改札を抜けると、丁度下り電車がホームに入ってきた所であった。私は階段を駆け降り、電車に飛び乗った。たぶん、中村も同じ電車に乗っている。
さて、とりあえず追いついたが、これからどうしよう……。
スマホを見ると、なずなから大量のメッセージが届いていた。
そこにはたぶん、“俺”には言いにくかったんだろうなと思われる、醜悪な事実が大量に書き連ねてあった。
***
中村は、車両内のあざみ野駅改札に最も近いドアの前に立ち、電車が駅に着くと一番に改札を抜けた。その後すぐに物影に隠れ私が改札から出てくるのを待った。
途中尾行を捲かれてしまったが、私の足から考えて自分が乗った車両より前の電車に乗ったとは考えられず、また私も学校に行かなければならないことから、自分が乗った車両より3本以上遅い電車に乗ることも考えられない。ここで待っていればすぐに私を捉えることができる筈……が、中村の推理だった。(……と、後でなずなに教えてもらった)

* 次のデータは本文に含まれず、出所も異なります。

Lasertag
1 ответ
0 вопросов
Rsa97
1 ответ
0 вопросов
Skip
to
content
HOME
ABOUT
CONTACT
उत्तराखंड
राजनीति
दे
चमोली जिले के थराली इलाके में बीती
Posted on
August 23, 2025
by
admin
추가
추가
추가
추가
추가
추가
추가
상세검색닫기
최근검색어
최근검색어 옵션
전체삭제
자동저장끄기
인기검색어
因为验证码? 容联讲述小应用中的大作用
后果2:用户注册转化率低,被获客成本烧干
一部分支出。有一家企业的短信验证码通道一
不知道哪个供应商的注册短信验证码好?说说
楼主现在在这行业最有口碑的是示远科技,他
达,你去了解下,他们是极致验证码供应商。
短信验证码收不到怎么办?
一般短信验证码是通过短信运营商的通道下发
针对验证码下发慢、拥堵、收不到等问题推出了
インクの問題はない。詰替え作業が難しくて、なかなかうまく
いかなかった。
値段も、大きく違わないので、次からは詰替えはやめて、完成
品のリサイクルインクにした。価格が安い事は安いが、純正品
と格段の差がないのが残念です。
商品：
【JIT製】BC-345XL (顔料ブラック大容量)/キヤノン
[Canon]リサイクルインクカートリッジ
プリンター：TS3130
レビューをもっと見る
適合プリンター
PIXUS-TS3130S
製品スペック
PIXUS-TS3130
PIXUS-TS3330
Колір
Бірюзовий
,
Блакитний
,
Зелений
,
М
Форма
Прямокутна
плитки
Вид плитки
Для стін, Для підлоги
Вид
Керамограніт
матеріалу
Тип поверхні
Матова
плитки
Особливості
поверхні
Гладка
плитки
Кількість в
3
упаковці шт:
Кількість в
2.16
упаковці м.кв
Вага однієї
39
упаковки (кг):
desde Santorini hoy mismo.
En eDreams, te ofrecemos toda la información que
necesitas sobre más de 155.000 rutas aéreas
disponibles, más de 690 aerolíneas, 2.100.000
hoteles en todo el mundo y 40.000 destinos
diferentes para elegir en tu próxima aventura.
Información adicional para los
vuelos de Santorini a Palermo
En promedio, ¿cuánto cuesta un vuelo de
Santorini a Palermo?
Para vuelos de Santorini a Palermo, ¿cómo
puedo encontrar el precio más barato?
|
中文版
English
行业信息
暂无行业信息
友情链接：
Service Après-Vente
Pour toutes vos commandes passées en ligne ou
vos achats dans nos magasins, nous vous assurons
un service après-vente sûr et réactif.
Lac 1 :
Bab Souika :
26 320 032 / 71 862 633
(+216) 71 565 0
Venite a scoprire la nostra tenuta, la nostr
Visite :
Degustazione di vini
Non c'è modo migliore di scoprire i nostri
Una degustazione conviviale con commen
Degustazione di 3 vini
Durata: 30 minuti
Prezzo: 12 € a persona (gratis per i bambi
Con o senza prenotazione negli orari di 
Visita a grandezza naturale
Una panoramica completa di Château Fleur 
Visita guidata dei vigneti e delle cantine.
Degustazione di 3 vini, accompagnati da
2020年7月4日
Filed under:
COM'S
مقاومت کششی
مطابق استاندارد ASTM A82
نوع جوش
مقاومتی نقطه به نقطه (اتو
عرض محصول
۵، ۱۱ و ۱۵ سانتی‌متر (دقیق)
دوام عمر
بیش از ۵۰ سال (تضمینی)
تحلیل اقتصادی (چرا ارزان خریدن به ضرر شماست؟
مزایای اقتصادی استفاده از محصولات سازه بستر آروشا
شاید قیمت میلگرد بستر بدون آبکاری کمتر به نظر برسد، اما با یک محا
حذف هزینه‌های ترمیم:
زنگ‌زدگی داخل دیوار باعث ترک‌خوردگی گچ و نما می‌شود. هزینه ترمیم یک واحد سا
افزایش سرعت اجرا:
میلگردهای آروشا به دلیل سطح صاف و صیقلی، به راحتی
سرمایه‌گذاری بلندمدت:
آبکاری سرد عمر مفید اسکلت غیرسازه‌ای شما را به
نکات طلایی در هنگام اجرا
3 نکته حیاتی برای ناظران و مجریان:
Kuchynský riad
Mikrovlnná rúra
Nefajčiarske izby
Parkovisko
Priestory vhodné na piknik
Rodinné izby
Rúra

待ち合わせを装いつつ、改札口に全神経をとがらす中村に、私は背後から静かに近づき、1mほどに近づいたところで、なるべくドスの効いた怒って聞こえる筈の声を出した。
「私に何か用? 中村君……だっけ」
ひっ、と小さな悲鳴を上げ、中村は座り込んだ。いわゆる腰を抜かしたというヤツだ。
「他の女の子にもこんなことしてるんでしょ。最低。くず。人間のくず」
なずな情報によれば、ほかにも6人ほど、こっそり追い回している女性がいるとのことであった。そのうちの一人で、一人暮らしの女性については、ついに部屋の合鍵を入手し、彼女の留守の間に部屋に出入りまでしているらしい。
中村は、私の口から汚い言葉が出てくるのが信じられない、という表情をしていた。
「コソコソと、気持ち悪いのよ。この世から消えてくれないかな、このゴキブリ、生ごみ」
中村は座り込んだまま、泣き出してしまった。
「うわぁ、生ごみが泣いてる。気色悪い」
と、言うと、中村は恥も外聞も無く大声で泣きだした。
まだ朝の少し早い時間とはいえ、東京や横浜への通勤圏内にある住宅街の駅である。改札へ向かう人通りは結構多かった。
そんな所で女の子が男の子を泣かしているのである。立ち止まる人こそ居なかったが、濃密な視線を感じざるを得なかった。
私はポーチからハンカチを取り出すと、泣いている中村の前にかがみこみ、涙を拭いてやった。
中村は何が起きたのか判らない様子で、焦点の合わない目で私を見つめた。
「そこの喫茶店で少し話そうか、タカノリくん」
中村の本当の名前は大智である。タカノリは普段隠れている、そして今表に出ている第二人格に中村が勝手に付けた名前である。当然本人しか知らない筈の名前だ。
その名前で呼ぶと、中村はおとなしく私に従った。母に従う子のように。
***
なずなの情報によれば、中村の第一人格、大智は、中村がそうありたい姿、第二人格、タカノリは可哀そうなので何をしても許される人物(当然、本人がそう思っているだけ)、なのだそうだ。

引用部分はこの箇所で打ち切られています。